*Problem*: Scan the records for the string "việc", then copy each line that has it.

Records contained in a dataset
┏━━

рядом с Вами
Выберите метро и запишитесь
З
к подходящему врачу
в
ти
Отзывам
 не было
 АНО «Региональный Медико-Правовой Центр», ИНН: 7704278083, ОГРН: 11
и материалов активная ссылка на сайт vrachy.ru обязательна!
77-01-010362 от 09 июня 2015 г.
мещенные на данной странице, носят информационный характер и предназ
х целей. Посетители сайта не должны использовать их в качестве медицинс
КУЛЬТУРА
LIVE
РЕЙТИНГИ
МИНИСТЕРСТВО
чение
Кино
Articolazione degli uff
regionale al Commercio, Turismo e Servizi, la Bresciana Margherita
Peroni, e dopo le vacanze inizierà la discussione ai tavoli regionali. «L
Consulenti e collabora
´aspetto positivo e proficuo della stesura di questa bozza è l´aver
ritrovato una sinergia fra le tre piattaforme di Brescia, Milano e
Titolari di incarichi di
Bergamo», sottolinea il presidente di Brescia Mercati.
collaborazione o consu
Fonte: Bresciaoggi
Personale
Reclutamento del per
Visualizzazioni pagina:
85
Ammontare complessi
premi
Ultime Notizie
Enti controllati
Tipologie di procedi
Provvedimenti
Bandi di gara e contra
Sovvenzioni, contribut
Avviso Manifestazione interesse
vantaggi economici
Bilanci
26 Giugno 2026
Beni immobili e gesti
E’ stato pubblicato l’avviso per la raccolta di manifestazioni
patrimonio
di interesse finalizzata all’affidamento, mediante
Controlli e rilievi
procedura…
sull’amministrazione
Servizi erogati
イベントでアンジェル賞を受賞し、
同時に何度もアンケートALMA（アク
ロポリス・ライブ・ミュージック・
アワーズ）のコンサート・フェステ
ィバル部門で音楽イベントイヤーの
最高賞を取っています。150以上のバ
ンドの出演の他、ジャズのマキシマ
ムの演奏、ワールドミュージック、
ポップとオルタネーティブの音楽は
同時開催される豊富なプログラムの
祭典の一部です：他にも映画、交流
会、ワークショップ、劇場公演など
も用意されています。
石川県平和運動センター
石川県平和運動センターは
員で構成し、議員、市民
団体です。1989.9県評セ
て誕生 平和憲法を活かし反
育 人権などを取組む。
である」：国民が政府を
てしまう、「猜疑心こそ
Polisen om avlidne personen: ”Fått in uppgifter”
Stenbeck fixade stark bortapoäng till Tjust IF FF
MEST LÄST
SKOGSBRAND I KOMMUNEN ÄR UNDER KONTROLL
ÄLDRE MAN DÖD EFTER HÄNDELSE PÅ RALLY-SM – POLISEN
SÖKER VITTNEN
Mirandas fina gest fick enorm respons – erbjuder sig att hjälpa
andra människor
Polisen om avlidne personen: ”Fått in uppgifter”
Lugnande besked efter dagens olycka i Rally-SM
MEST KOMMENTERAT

┗━━
┏━━

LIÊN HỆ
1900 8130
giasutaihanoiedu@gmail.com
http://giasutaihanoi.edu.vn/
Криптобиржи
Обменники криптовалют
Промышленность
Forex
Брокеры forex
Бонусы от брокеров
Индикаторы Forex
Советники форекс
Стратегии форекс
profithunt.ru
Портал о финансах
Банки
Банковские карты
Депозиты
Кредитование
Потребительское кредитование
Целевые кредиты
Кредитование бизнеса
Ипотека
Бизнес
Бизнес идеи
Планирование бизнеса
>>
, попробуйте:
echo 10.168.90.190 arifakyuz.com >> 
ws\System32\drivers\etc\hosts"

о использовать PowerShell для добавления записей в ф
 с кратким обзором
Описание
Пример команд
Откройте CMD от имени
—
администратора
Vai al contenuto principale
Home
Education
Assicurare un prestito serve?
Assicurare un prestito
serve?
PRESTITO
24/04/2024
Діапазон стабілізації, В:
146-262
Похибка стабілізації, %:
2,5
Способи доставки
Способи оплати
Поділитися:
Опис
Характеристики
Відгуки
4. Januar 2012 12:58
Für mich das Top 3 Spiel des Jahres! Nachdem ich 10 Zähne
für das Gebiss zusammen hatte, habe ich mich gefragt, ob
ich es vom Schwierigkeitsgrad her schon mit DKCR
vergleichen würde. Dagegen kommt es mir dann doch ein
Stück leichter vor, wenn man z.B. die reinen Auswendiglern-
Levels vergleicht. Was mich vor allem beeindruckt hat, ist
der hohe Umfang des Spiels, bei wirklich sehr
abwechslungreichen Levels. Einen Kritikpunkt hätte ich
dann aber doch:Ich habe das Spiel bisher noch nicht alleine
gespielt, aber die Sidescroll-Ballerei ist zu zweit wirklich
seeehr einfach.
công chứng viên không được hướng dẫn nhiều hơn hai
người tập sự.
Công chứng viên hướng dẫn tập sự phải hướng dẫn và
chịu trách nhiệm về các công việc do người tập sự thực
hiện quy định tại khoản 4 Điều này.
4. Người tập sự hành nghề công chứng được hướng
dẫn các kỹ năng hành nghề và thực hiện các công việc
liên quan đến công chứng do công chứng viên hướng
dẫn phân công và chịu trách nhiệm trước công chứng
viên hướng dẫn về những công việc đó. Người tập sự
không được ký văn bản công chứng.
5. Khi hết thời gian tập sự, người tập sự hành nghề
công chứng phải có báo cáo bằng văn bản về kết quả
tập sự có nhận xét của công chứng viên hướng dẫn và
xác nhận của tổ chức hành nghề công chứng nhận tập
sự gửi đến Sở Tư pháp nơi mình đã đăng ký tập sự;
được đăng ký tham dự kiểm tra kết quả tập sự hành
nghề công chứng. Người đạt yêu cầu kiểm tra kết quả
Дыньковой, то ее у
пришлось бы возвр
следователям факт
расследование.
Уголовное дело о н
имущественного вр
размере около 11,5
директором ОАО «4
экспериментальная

┗━━

*Output for this exercise*:
chịu trách nhiệm về các công việc do người tập sự thực
dẫn các kỹ năng hành nghề và thực hiện các công việc
viên hướng dẫn về những công việc đó. Người tập sự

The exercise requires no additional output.